Items from a data source:
········

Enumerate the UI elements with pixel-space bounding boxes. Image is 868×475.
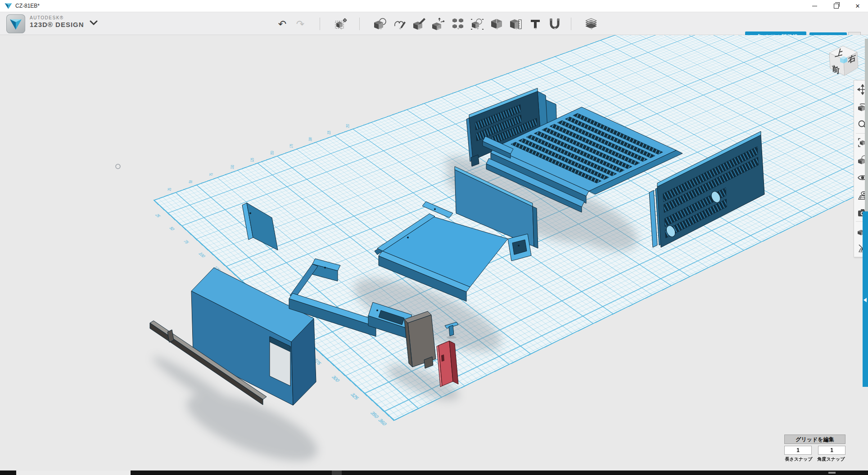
restore-icon: [834, 4, 839, 9]
toolbar-separator: [359, 18, 360, 30]
view-cube[interactable]: 上 前 右: [822, 41, 863, 85]
minimize-button[interactable]: [804, 0, 825, 12]
angle-snap-label: 角度スナップ: [817, 456, 845, 462]
grid-x-label: 125: [249, 158, 255, 162]
measure-button[interactable]: [508, 16, 524, 31]
grid-x-label: 25: [167, 188, 172, 191]
text-icon: [529, 17, 542, 31]
grid-y-label: 360: [377, 418, 388, 426]
modify-button[interactable]: [431, 16, 446, 31]
edit-grid-button[interactable]: グリッドを編集: [784, 435, 845, 444]
sketch-icon: [393, 17, 407, 31]
right-edge-strip: [865, 39, 868, 211]
material-layers-icon: [584, 17, 598, 31]
grid-y-label: 75: [182, 240, 190, 244]
viewport-canvas[interactable]: 2550751001251501752002252502550751001251…: [0, 35, 868, 471]
grid-y-label: 325: [349, 393, 360, 400]
restore-button[interactable]: [826, 0, 846, 12]
undo-icon: ↶: [278, 18, 286, 30]
main-toolbar: AUTODESK® 123D® DESIGN ↶ ↷: [0, 12, 868, 35]
pattern-button[interactable]: [450, 16, 466, 31]
app-logo[interactable]: [6, 14, 25, 33]
title-bar: CZ-81EB* ✕: [0, 0, 868, 12]
collapsed-panel-tab[interactable]: [863, 211, 868, 387]
magnet-icon: [548, 17, 561, 31]
construct-button[interactable]: [411, 16, 427, 31]
part-small-red-box[interactable]: [437, 341, 458, 387]
taskbar-tray: [828, 472, 836, 474]
sketch-button[interactable]: [392, 16, 407, 31]
combine-button[interactable]: [489, 16, 504, 31]
grid-x-label: 250: [345, 124, 350, 128]
grid-x-label: 175: [289, 144, 294, 148]
snap-button[interactable]: [547, 16, 562, 31]
primitives-icon: [374, 17, 387, 31]
modify-icon: [432, 17, 445, 31]
length-snap-label: 長さスナップ: [784, 456, 813, 462]
text-button[interactable]: [528, 16, 543, 31]
taskbar-window-segment: [16, 471, 131, 475]
part-small-gray-box[interactable]: [404, 311, 436, 368]
transform-button[interactable]: [333, 16, 348, 31]
brand-company: AUTODESK®: [30, 15, 84, 21]
primitives-button[interactable]: [373, 16, 388, 31]
grid-y-label: 50: [168, 227, 176, 231]
construct-icon: [412, 17, 426, 31]
grid-x-label: 75: [208, 173, 214, 176]
grid-y-label: 300: [330, 375, 341, 382]
measure-icon: [509, 17, 523, 31]
length-snap-input[interactable]: [784, 446, 812, 455]
redo-button[interactable]: ↷: [293, 16, 308, 31]
toolbar-separator: [320, 18, 320, 30]
taskbar-item: [332, 471, 342, 475]
grid-y-label: 100: [198, 252, 206, 258]
grouping-icon: [470, 17, 484, 31]
material-button[interactable]: [583, 16, 599, 31]
combine-icon: [490, 17, 503, 31]
grid-settings-panel: グリッドを編集 長さスナップ 角度スナップ: [784, 435, 845, 462]
grid-y-label: 350: [369, 411, 380, 418]
grid-x-label: 225: [326, 130, 331, 134]
app-logo-icon: [6, 14, 25, 33]
app-mini-logo-icon: [5, 3, 12, 9]
grid-x-label: 200: [308, 137, 313, 141]
redo-icon: ↷: [296, 18, 304, 30]
main-menu-chevron-icon[interactable]: [89, 20, 98, 26]
grid-x-label: 150: [269, 151, 275, 155]
brand-product: 123D® DESIGN: [30, 21, 84, 28]
angle-snap-input[interactable]: [818, 446, 845, 455]
brand-block: AUTODESK® 123D® DESIGN: [30, 15, 84, 28]
transform-icon: [334, 17, 348, 31]
pattern-icon: [451, 17, 465, 31]
grid-x-label: 100: [230, 165, 235, 169]
grid-x-label: 50: [188, 180, 193, 184]
undo-button[interactable]: ↶: [275, 16, 290, 31]
minimize-icon: [812, 6, 817, 6]
grid-y-label: 25: [154, 214, 161, 218]
taskbar-sliver: [0, 471, 868, 475]
close-button[interactable]: ✕: [847, 0, 868, 12]
toolbar-separator: [571, 18, 571, 30]
window-title: CZ-81EB*: [15, 3, 40, 9]
close-icon: ✕: [855, 3, 860, 9]
grouping-button[interactable]: [470, 16, 485, 31]
expand-panel-arrow-icon: [863, 298, 867, 302]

········

(WHAT THE TASK REQUIRES) Write out every line from the data above that includes "AUTODESK".

(EXERCISE SOLUTION)
main-toolbar: AUTODESK® 123D® DESIGN ↶ ↷: [0, 12, 868, 35]
brand-company: AUTODESK®: [30, 15, 84, 21]
brand-block: AUTODESK® 123D® DESIGN: [30, 15, 84, 28]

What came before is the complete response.